County: Clare Site name: MANUSMORE (Site AR100)
Sites and Monuments Record No.: N/A Licence number: 04E0187
Author: Graham Hull, TVAS Ireland Ltd.
Site type: Flat cemetery
Period/Dating: Prehistoric (12700 BC-AD 400)
ITM: E 537763m, N 672373m
Latitude, Longitude (decimal degrees): 52.798766, -8.922890
Evidence has been produced of funerary and perhaps industrial activity, indicated by metal slag, at this site on the N18 Ennis bypass. At present it is not known if these activities were contemporary.
Human burial is represented by 27 pits in which cremated bone was deposited. The cremation burials seemingly form three clusters within an unenclosed cemetery (or cemeteries), although the truncation caused by modern ploughing may have removed potential ditches/gullies. Without the absolute chronology offered by radiocarbon dating, the burials can as yet only be assigned to the 3000 years between the Early Bronze Age and the Late Iron Age.

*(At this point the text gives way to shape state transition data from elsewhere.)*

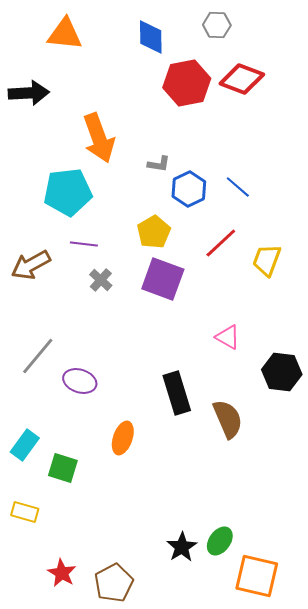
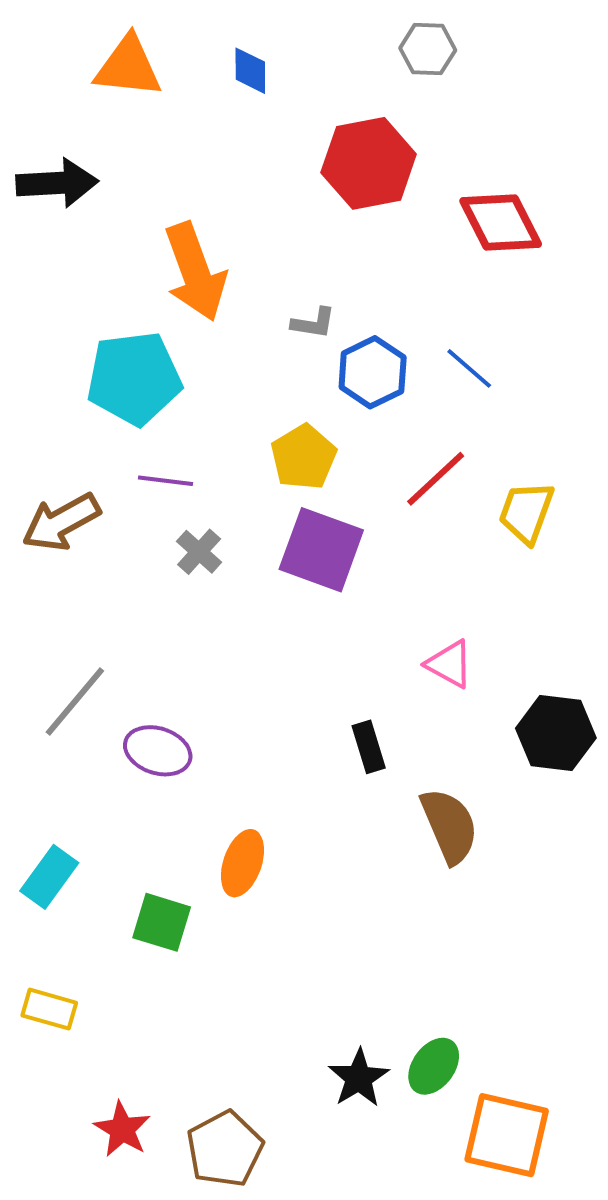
blue diamond: (151, 37) -> (250, 71), moved, size x0.7
red diamond: (242, 79) -> (501, 223), moved, turned 42
black rectangle: (177, 393) -> (369, 747), moved, size x0.6
green square: (63, 468) -> (162, 922), moved

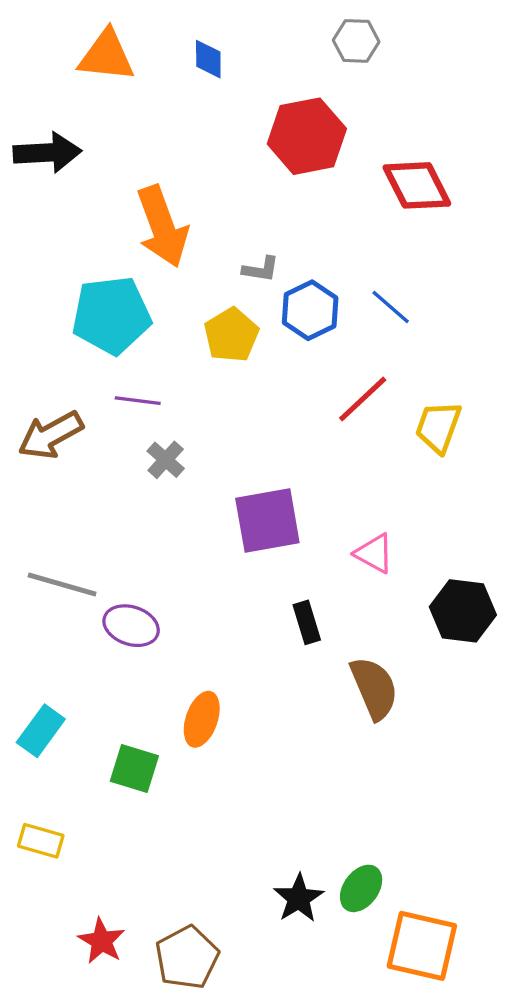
yellow pentagon: (304, 457) -> (231, 335), moved
purple square: (321, 550) -> (267, 521), moved, turned -30
gray line: (75, 702) -> (62, 585), turned 66

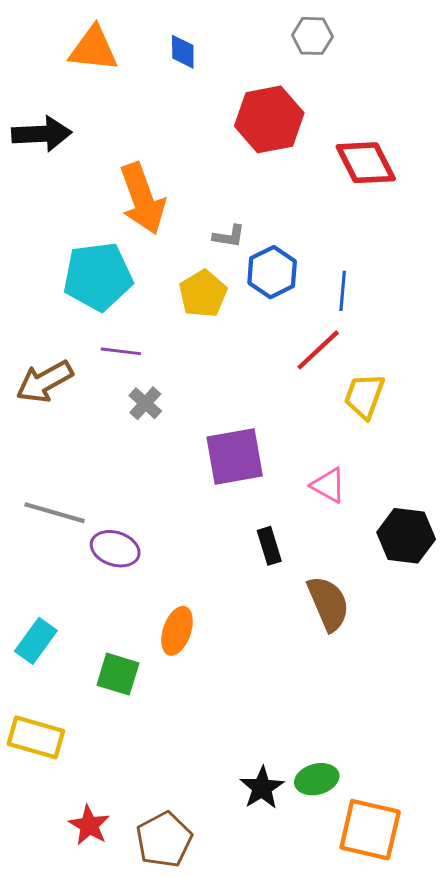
blue line: (391, 307) -> (343, 291), moved, turned 54
yellow trapezoid: (438, 427) -> (364, 396), moved
yellow rectangle: (41, 841) -> (36, 737), size x1.4
green ellipse: (361, 888) -> (317, 779), turned 39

The presence of pottery and lithics from some of the burials is interesting in itself and will, in combination with the absolute dating offered by radiocarbon, allow relative chronology across the site to be determined. The pottery and bone deposits seem, despite the modern ploughing, to have been token.

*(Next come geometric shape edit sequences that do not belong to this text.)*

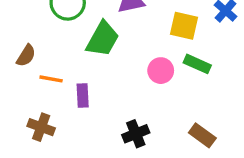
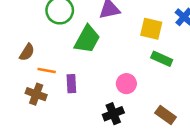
pink circle: (161, 71) -> (126, 84), moved
brown cross: (41, 127) -> (36, 94), moved

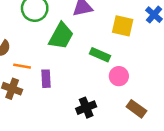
green rectangle: (162, 59) -> (100, 55), moved
pink circle: (126, 84) -> (119, 76), moved

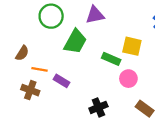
yellow square: (123, 26) -> (132, 46), moved
purple rectangle: (46, 79) -> (61, 81), turned -56

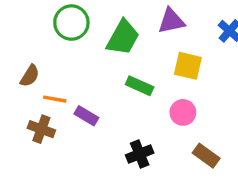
purple triangle: (95, 15) -> (171, 21), moved
green trapezoid: (75, 42) -> (123, 38), moved
green rectangle: (111, 59) -> (140, 86), moved

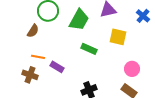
brown semicircle: (30, 76) -> (33, 31), moved
pink circle: (183, 112) -> (132, 69), moved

Some of the smaller features may have been postholes and might indicate the presence of timber structures or perhaps grave markers.
The funerary landscape of County Clare has been subject to considerable research and speculation and this new site has the potential to be meaningfully integrated into the corpus of knowledge (see, for example, Grogan 1995 and Grogan and Condit 2000).
The relationship of the archaeological site to the nearby Ardsollus River is potentially significant. The modern river course is 120m to the south-east but archaeological testing (Excavations 2003, No. 127, 03E1291) and geological survey suggest that the burial site may have been much closer to water in the prehistoric period.
References
Grogan, E, 1995 North Munster Project. In Discovery Programme Reports 2. Dublin.
Grogan, E., and Condit, T. 2000 The funerary landscape of Clare in space and time. In C. Ó Murchadha, County Clare studies. Ennis.